Dataset START

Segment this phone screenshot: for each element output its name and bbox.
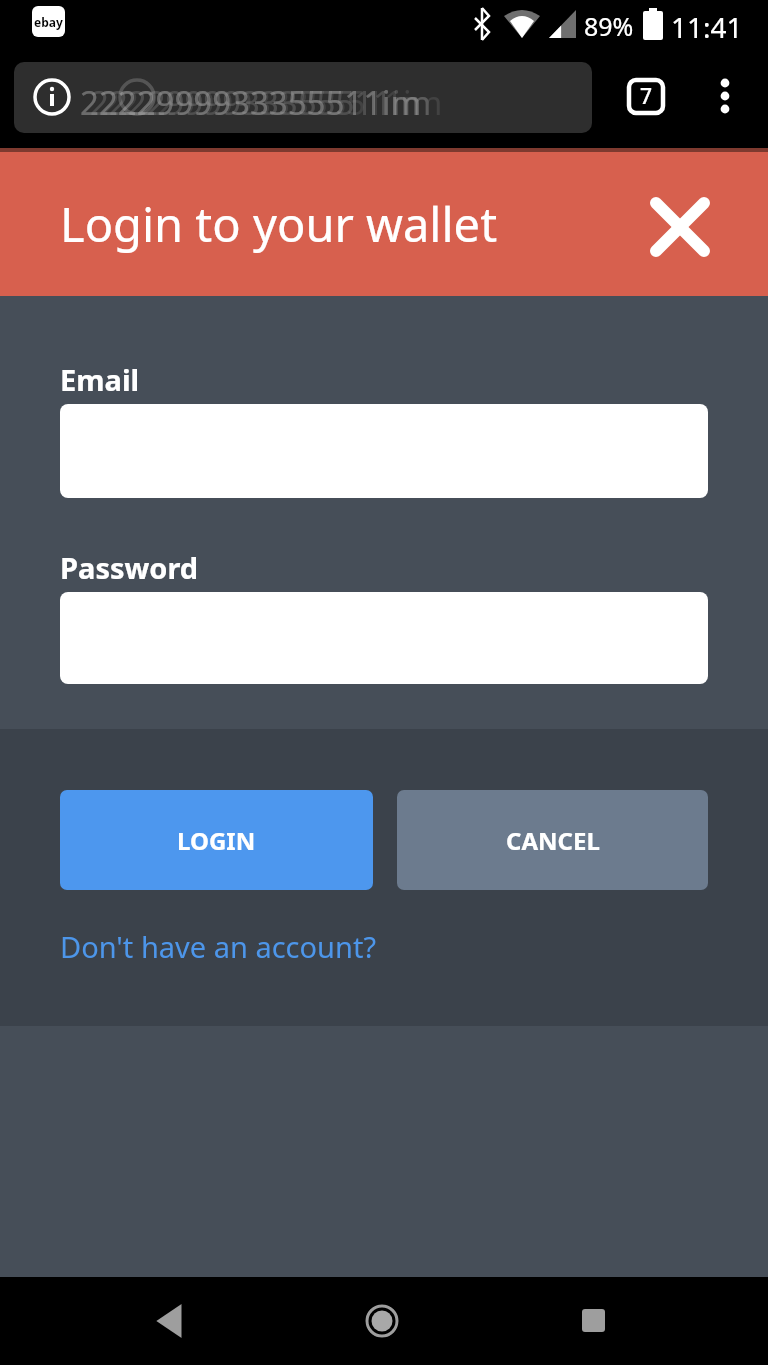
button[interactable] [582,1309,605,1332]
staticText: 2222999933355511im [90,80,432,125]
staticText: 11:41 [671,8,743,46]
button[interactable] [152,1304,188,1338]
button[interactable]: 7 [629,80,663,113]
button[interactable] [60,592,708,684]
staticText: Login to your wallet [60,192,498,256]
staticText: 2222999933355511im [80,80,422,125]
staticText: 7 [640,82,653,111]
button[interactable]: 2222999933355511im [14,62,592,133]
button[interactable]: LOGIN [60,790,373,890]
staticText: LOGIN [177,824,256,857]
button[interactable]: CANCEL [397,790,708,890]
button[interactable]: Don't have an account? [60,927,376,966]
staticText: 2222999933355511im [101,80,443,125]
staticText: Email [60,360,140,399]
staticText: Password [60,548,199,587]
staticText: CANCEL [506,824,600,857]
staticText: ebay [34,14,63,30]
button[interactable] [365,1304,399,1338]
button[interactable] [60,404,708,498]
staticText: 89% [584,9,634,43]
button[interactable] [650,197,710,257]
button[interactable] [713,78,737,118]
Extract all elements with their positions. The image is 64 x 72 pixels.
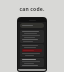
staticText: can code.: [19, 6, 45, 13]
button[interactable]: Search: [20, 23, 44, 28]
button[interactable]: Error line: [22, 49, 42, 52]
button[interactable]: can code.: [0, 6, 64, 13]
button[interactable]: [18, 69, 46, 71]
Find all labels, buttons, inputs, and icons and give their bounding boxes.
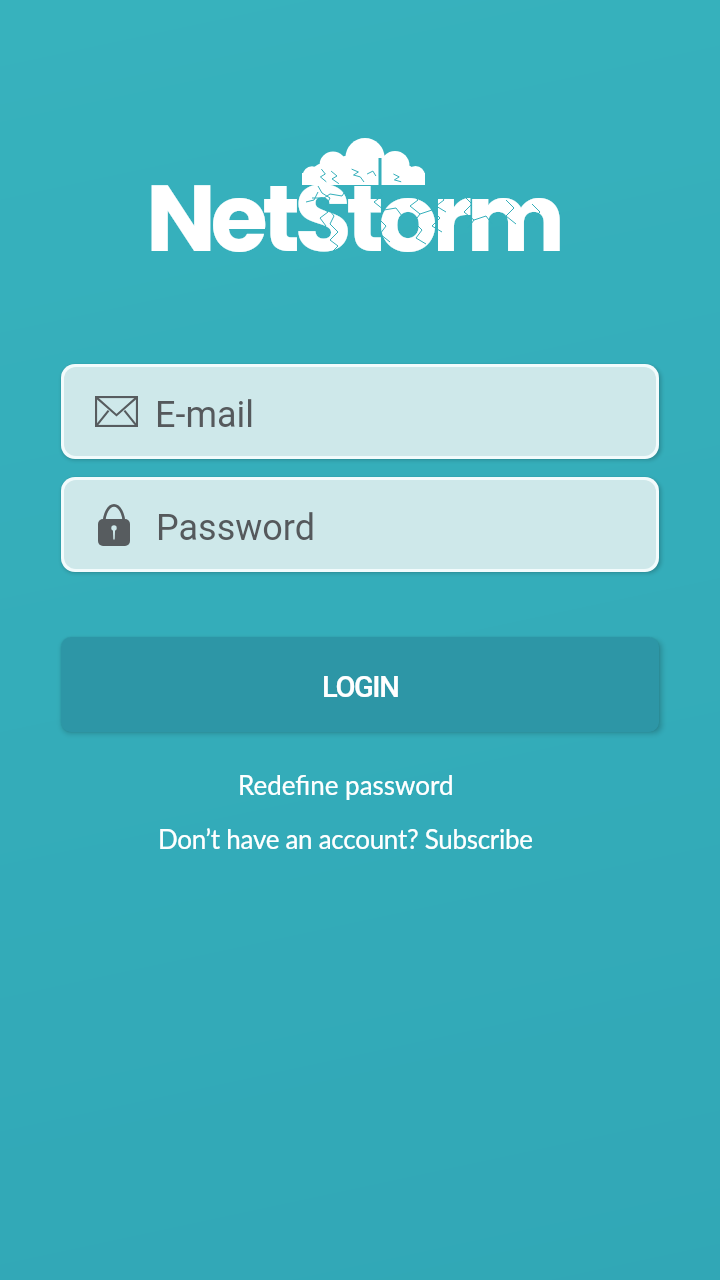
staticText: Don’t have an account? Subscribe [158, 823, 533, 854]
button[interactable]: E-mail [64, 367, 656, 456]
staticText: Redefine password [238, 769, 454, 800]
button[interactable]: Don’t have an account? Subscribe [125, 816, 565, 860]
button[interactable]: LOGIN [61, 637, 659, 732]
staticText: LOGIN [322, 670, 399, 704]
staticText: Password [156, 507, 316, 549]
button[interactable]: Redefine password [206, 762, 486, 806]
button[interactable]: Password [64, 480, 656, 569]
staticText: NetStorm [146, 153, 560, 283]
other: Password [98, 504, 130, 546]
other: E-mail [95, 396, 138, 427]
staticText: E-mail [155, 394, 255, 436]
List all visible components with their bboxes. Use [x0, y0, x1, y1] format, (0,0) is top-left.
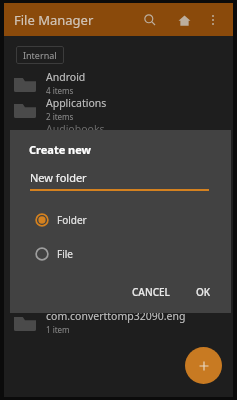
button[interactable]: Folder: [25, 207, 219, 233]
staticText: Internal: [23, 49, 57, 61]
button[interactable]: Car Photo Editor: [4, 252, 233, 280]
staticText: 0 items: [46, 189, 74, 200]
button[interactable]: Applications: [4, 96, 233, 122]
button[interactable]: com.converttomp32090.eng: [4, 308, 233, 336]
button[interactable]: Search: [137, 7, 163, 33]
staticText: com.converttomp32090.eng: [46, 309, 186, 323]
staticText: Android: [46, 70, 86, 84]
button[interactable]: com: [4, 280, 233, 308]
staticText: Audiobooks: [46, 122, 105, 136]
staticText: Create new: [29, 142, 92, 157]
staticText: 0 items: [46, 241, 74, 252]
button[interactable]: OK: [190, 281, 217, 303]
staticText: 4 items: [46, 85, 74, 96]
staticText: File Manager: [14, 11, 94, 29]
button[interactable]: Calculator: [4, 226, 233, 252]
staticText: Car Photo Editor: [46, 253, 128, 267]
button[interactable]: Internal: [16, 46, 64, 64]
button[interactable]: Bluetooth: [4, 200, 233, 226]
staticText: 0 items: [46, 215, 74, 226]
button[interactable]: CANCEL: [126, 281, 176, 303]
staticText: File: [57, 247, 73, 261]
staticText: 0 items: [46, 137, 74, 148]
staticText: 1 item: [46, 324, 70, 335]
button[interactable]: Books: [4, 174, 233, 200]
staticText: CANCEL: [132, 285, 170, 299]
staticText: New folder: [30, 170, 87, 185]
button[interactable]: Home: [171, 7, 197, 33]
staticText: Backups: [46, 148, 88, 162]
button[interactable]: More options: [201, 8, 225, 32]
staticText: 2 items: [46, 111, 74, 122]
button[interactable]: File: [25, 241, 219, 267]
staticText: OK: [196, 285, 211, 299]
button[interactable]: Android: [4, 70, 233, 96]
button[interactable]: Create new: [185, 347, 222, 384]
staticText: Books: [46, 174, 77, 188]
staticText: Applications: [46, 96, 107, 110]
button[interactable]: Backups: [4, 148, 233, 174]
button[interactable]: Audiobooks: [4, 122, 233, 148]
staticText: Folder: [57, 213, 87, 227]
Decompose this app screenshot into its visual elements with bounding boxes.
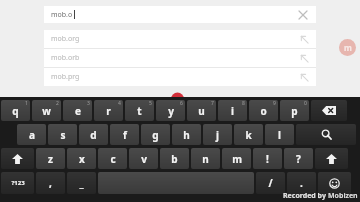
button[interactable]: t <box>125 100 154 121</box>
staticText: 5 <box>149 100 152 107</box>
staticText: u <box>198 104 205 118</box>
staticText: 0 <box>304 100 307 107</box>
staticText: 7 <box>211 100 214 107</box>
button[interactable]: a <box>17 124 46 145</box>
staticText: , <box>49 176 52 190</box>
staticText: / <box>268 176 273 190</box>
staticText: p <box>291 104 298 118</box>
staticText: a <box>29 128 35 142</box>
staticText: s <box>60 128 66 142</box>
button[interactable]: k <box>234 124 263 145</box>
staticText: Recorded by <box>283 191 328 201</box>
staticText: q <box>12 104 19 118</box>
button[interactable]: ?123 <box>1 172 34 194</box>
staticText: Mobizen <box>328 191 358 201</box>
staticText: mob.o <box>51 10 73 20</box>
staticText: 9 <box>273 100 276 107</box>
staticText: r <box>106 104 111 118</box>
button[interactable]: Shift <box>315 148 348 169</box>
staticText: mob.prg <box>51 72 80 82</box>
button[interactable]: m <box>222 148 251 169</box>
staticText: 6 <box>180 100 183 107</box>
button[interactable]: d <box>79 124 108 145</box>
button[interactable]: _ <box>67 172 96 194</box>
staticText: o <box>260 104 267 118</box>
staticText: e <box>75 104 81 118</box>
button[interactable]: mob.org <box>44 30 316 48</box>
button[interactable]: s <box>48 124 77 145</box>
button[interactable]: Backspace <box>311 100 347 121</box>
button[interactable]: Clear text <box>297 9 309 21</box>
button[interactable]: n <box>191 148 220 169</box>
other: Insert suggestion <box>300 54 309 63</box>
button[interactable]: Search <box>296 124 356 145</box>
button[interactable]: u <box>187 100 216 121</box>
button[interactable]: , <box>36 172 65 194</box>
button[interactable]: r <box>94 100 123 121</box>
staticText: 8 <box>242 100 245 107</box>
staticText: i <box>231 104 234 118</box>
staticText: d <box>90 128 97 142</box>
staticText: 2 <box>56 100 59 107</box>
button[interactable]: y <box>156 100 185 121</box>
staticText: m <box>232 152 242 166</box>
staticText: . <box>300 176 303 190</box>
staticText: l <box>278 128 281 142</box>
staticText: v <box>141 152 147 166</box>
staticText: z <box>48 152 53 166</box>
staticText: y <box>168 104 174 118</box>
button[interactable]: Shift <box>1 148 34 169</box>
button[interactable]: ! <box>253 148 282 169</box>
staticText: mob.org <box>51 34 80 44</box>
button[interactable]: e <box>63 100 92 121</box>
button[interactable]: b <box>160 148 189 169</box>
other: Insert suggestion <box>300 35 309 44</box>
staticText: ?123 <box>11 179 25 187</box>
staticText: h <box>183 128 190 142</box>
staticText: j <box>216 128 219 142</box>
button[interactable]: w <box>32 100 61 121</box>
staticText <box>175 176 178 190</box>
button[interactable]: Space <box>98 172 254 194</box>
button[interactable]: c <box>98 148 127 169</box>
staticText: b <box>171 152 178 166</box>
staticText: 3 <box>87 100 90 107</box>
staticText: k <box>245 128 252 142</box>
button[interactable]: i <box>218 100 247 121</box>
other: Insert suggestion <box>300 73 309 82</box>
button[interactable]: mob.o <box>44 6 316 23</box>
button[interactable]: f <box>110 124 139 145</box>
button[interactable]: mob.orb <box>44 49 316 67</box>
button[interactable]: l <box>265 124 294 145</box>
button[interactable]: x <box>67 148 96 169</box>
staticText: n <box>202 152 209 166</box>
staticText: w <box>42 104 51 118</box>
staticText: f <box>123 128 127 142</box>
staticText: m <box>344 42 352 53</box>
staticText: x <box>79 152 85 166</box>
staticText: ? <box>296 152 301 166</box>
button[interactable]: j <box>203 124 232 145</box>
staticText: ! <box>266 152 269 166</box>
button[interactable]: Emoji <box>318 172 351 194</box>
staticText: mob.orb <box>51 53 80 63</box>
staticText: 4 <box>118 100 121 107</box>
button[interactable]: q <box>1 100 30 121</box>
button[interactable]: o <box>249 100 278 121</box>
button[interactable]: z <box>36 148 65 169</box>
staticText: t <box>137 104 142 118</box>
staticText: 1 <box>25 100 28 107</box>
staticText: c <box>110 152 116 166</box>
button[interactable]: . <box>287 172 316 194</box>
staticText: g <box>152 128 159 142</box>
button[interactable]: v <box>129 148 158 169</box>
button[interactable]: / <box>256 172 285 194</box>
button[interactable]: g <box>141 124 170 145</box>
button[interactable]: mob.prg <box>44 68 316 86</box>
staticText: _ <box>79 176 84 190</box>
button[interactable]: h <box>172 124 201 145</box>
button[interactable]: ? <box>284 148 313 169</box>
button[interactable]: p <box>280 100 309 121</box>
button[interactable]: Mobizen recorder <box>339 39 356 56</box>
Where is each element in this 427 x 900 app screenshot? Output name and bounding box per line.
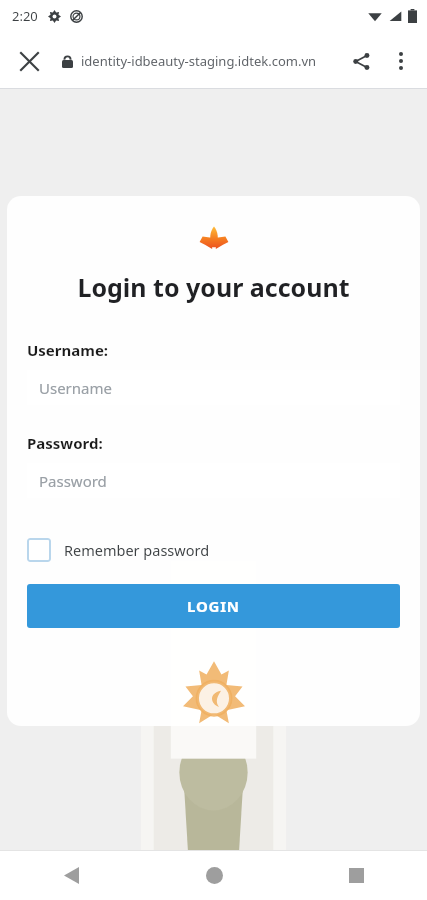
button[interactable]: Close (10, 42, 48, 80)
button[interactable]: identity-idbeauty-staging.idtek.com.vn (62, 41, 317, 81)
button[interactable]: Username (27, 370, 400, 405)
staticText: Password: (27, 433, 103, 453)
staticText: LOGIN (187, 596, 240, 616)
staticText: Remember password (64, 540, 210, 560)
button[interactable]: Share (341, 41, 381, 81)
button[interactable]: Back (0, 850, 143, 900)
staticText: identity-idbeauty-staging.idtek.com.vn (81, 52, 317, 70)
button[interactable]: More options (381, 41, 421, 81)
button[interactable]: LOGIN (27, 584, 400, 628)
button[interactable]: Recent apps (285, 850, 427, 900)
button[interactable]: Remember password (27, 536, 210, 564)
staticText: Password (39, 471, 107, 491)
button[interactable]: Home (143, 850, 285, 900)
staticText: Login to your account (27, 270, 400, 304)
button[interactable]: Password (27, 463, 400, 498)
staticText: Username (39, 378, 112, 398)
staticText: Username: (27, 340, 109, 360)
staticText: 2:20 (12, 7, 38, 25)
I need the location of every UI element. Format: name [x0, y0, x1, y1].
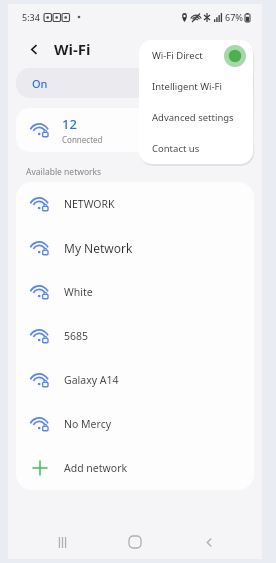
button[interactable]: Back	[189, 525, 229, 559]
staticText: Intelligent Wi-Fi	[152, 80, 222, 93]
staticText: Galaxy A14	[64, 373, 119, 387]
staticText: 5685	[64, 329, 89, 343]
button[interactable]: Contact us	[139, 133, 253, 164]
staticText: White	[64, 285, 93, 299]
staticText: Available networks	[26, 166, 102, 178]
button[interactable]: Add network	[16, 446, 254, 490]
staticText: Add network	[64, 461, 128, 475]
staticText: Advanced settings	[152, 111, 234, 124]
button[interactable]: White	[16, 270, 254, 314]
button[interactable]: No Mercy	[16, 402, 254, 446]
staticText: On	[32, 76, 48, 91]
button[interactable]: Home	[115, 525, 155, 559]
staticText: My Network	[64, 240, 133, 256]
staticText: Wi-Fi	[54, 39, 91, 59]
button[interactable]: Advanced settings	[139, 102, 253, 133]
staticText: 67%	[225, 11, 243, 23]
button[interactable]: My Network	[16, 226, 254, 270]
button[interactable]: Intelligent Wi-Fi	[139, 71, 253, 102]
staticText: No Mercy	[64, 417, 112, 431]
button[interactable]: On	[16, 68, 254, 98]
button[interactable]: Wi-Fi Direct	[139, 40, 253, 71]
staticText: NETWORK	[64, 197, 115, 211]
staticText: Contact us	[152, 142, 200, 155]
button[interactable]: Recent apps	[42, 525, 82, 559]
staticText: Wi-Fi Direct	[152, 49, 203, 62]
button[interactable]: Galaxy A14	[16, 358, 254, 402]
button[interactable]: Back	[22, 37, 46, 61]
staticText: Connected	[62, 134, 103, 145]
button[interactable]: NETWORK	[16, 182, 254, 226]
staticText: 12	[62, 115, 77, 133]
button[interactable]: 12	[16, 108, 254, 152]
staticText: 5:34	[22, 11, 40, 23]
button[interactable]: 5685	[16, 314, 254, 358]
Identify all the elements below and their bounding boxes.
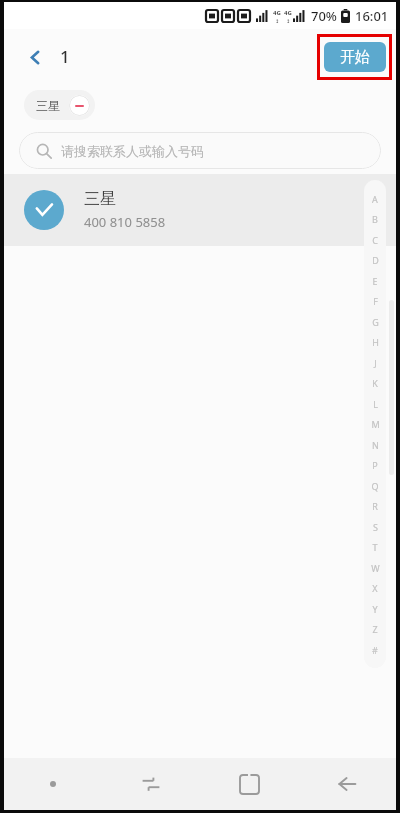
- staticText: F: [373, 295, 378, 307]
- staticText: K: [372, 377, 378, 389]
- staticText: T: [372, 541, 378, 553]
- staticText: 请搜索联系人或输入号码: [61, 143, 204, 159]
- staticText: Z: [372, 623, 378, 635]
- staticText: S: [373, 521, 378, 533]
- staticText: Q: [371, 480, 379, 492]
- staticText: M: [371, 418, 380, 430]
- staticText: 开始: [340, 48, 370, 67]
- staticText: 1: [60, 45, 70, 68]
- staticText: H: [372, 336, 379, 348]
- staticText: ↕: [286, 18, 291, 24]
- staticText: 4G: [284, 9, 292, 17]
- staticText: 4G: [273, 9, 281, 17]
- staticText: Y: [372, 603, 378, 615]
- button[interactable]: 开始: [324, 42, 386, 72]
- staticText: G: [372, 316, 379, 328]
- staticText: E: [372, 275, 378, 287]
- staticText: ↕: [275, 18, 280, 24]
- button[interactable]: 三星: [4, 174, 396, 246]
- staticText: 70%: [311, 7, 337, 25]
- staticText: W: [371, 562, 380, 574]
- staticText: L: [373, 398, 378, 410]
- staticText: #: [372, 644, 378, 656]
- button[interactable]: Back: [18, 40, 52, 74]
- button[interactable]: 三星: [24, 90, 95, 120]
- staticText: A: [372, 193, 378, 205]
- button[interactable]: Recents: [102, 758, 200, 810]
- staticText: N: [372, 439, 379, 451]
- button[interactable]: A: [364, 180, 386, 668]
- staticText: 三星: [84, 189, 116, 209]
- staticText: R: [372, 500, 378, 512]
- staticText: P: [372, 459, 378, 471]
- button[interactable]: Remove: [69, 95, 90, 116]
- button[interactable]: 请搜索联系人或输入号码: [19, 132, 381, 169]
- button[interactable]: Home: [200, 758, 298, 810]
- button[interactable]: Indicator: [4, 758, 102, 810]
- staticText: 三星: [36, 98, 60, 113]
- staticText: B: [372, 213, 378, 225]
- staticText: X: [372, 582, 378, 594]
- staticText: C: [372, 234, 378, 246]
- staticText: D: [372, 254, 379, 266]
- staticText: 16:01: [355, 7, 389, 25]
- staticText: J: [374, 357, 377, 369]
- button[interactable]: Back: [298, 758, 396, 810]
- staticText: 400 810 5858: [84, 213, 166, 231]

Dataset END

## What to produce
Report each line of the data that includes the string "identity".

## Your solution
button[interactable]: identity-idbeauty-staging.idtek.com.vn (62, 41, 317, 81)
staticText: identity-idbeauty-staging.idtek.com.vn (81, 52, 317, 70)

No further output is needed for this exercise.